# What to do:
Could you transcribe every entry exactly, leaving nothing out?

# Working data:

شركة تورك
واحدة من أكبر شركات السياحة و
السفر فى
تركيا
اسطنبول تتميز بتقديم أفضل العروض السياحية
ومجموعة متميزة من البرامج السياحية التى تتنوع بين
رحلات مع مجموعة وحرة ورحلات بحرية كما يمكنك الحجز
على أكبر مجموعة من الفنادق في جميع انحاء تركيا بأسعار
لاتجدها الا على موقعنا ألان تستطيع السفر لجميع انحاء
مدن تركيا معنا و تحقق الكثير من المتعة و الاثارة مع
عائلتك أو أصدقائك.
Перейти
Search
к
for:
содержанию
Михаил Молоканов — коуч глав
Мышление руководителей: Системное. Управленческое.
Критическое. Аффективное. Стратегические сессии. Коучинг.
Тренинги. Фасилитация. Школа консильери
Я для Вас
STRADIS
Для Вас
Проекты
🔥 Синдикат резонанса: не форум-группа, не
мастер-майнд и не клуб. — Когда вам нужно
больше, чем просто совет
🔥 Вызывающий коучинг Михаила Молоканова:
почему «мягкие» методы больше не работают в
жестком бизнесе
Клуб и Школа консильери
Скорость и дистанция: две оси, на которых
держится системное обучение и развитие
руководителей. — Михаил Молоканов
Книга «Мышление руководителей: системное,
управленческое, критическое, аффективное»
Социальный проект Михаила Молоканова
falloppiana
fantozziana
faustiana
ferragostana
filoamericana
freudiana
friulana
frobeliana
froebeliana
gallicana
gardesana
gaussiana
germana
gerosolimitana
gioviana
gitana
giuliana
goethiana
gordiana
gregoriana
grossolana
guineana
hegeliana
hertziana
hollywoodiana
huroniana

# Result below:
شركة تورك
واحدة من أكبر شركات السياحة و
السفر فى
تركيا
اسطنبول تتميز بتقديم أفضل العروض السياحية
ومجموعة متميزة من البرامج السياحية التى تتنوع بين
رحلات مع مجموعة وحرة ورحلات بحرية كما يمكنك الحجز
على أكبر مجموعة من الفنادق في جميع انحاء تركيا بأسعار
لاتجدها الا على موقعنا ألان تستطيع السفر لجميع انحاء
مدن تركيا معنا و تحقق الكثير من المتعة و الاثارة مع
عائلتك أو أصدقائك.
Перейти
Search
к
for:
содержанию
Михаил Молоканов — коуч глав
Мышление руководителей: Системное. Управленческое.
Критическое. Аффективное. Стратегические сессии. Коучинг.
Тренинги. Фасилитация. Школа консильери
Я для Вас
STRADIS
Для Вас
Проекты
🔥 Синдикат резонанса: не форум-группа, не
мастер-майнд и не клуб. — Когда вам нужно
больше, чем просто совет
🔥 Вызывающий коучинг Михаила Молоканова:
почему «мягкие» методы больше не работают в
жестком бизнесе
Клуб и Школа консильери
Скорость и дистанция: две оси, на которых
держится системное обучение и развитие
руководителей. — Михаил Молоканов
Книга «Мышление руководителей: системное,
управленческое, критическое, аффективное»
Социальный проект Михаила Молоканова
falloppiana
fantozziana
faustiana
ferragostana
filoamericana
freudiana
friulana
frobeliana
froebeliana
gallicana
gardesana
gaussiana
germana
gerosolimitana
gioviana
gitana
giuliana
goethiana
gordiana
gregoriana
grossolana
guineana
hegeliana
hertziana
hollywoodiana
huroniana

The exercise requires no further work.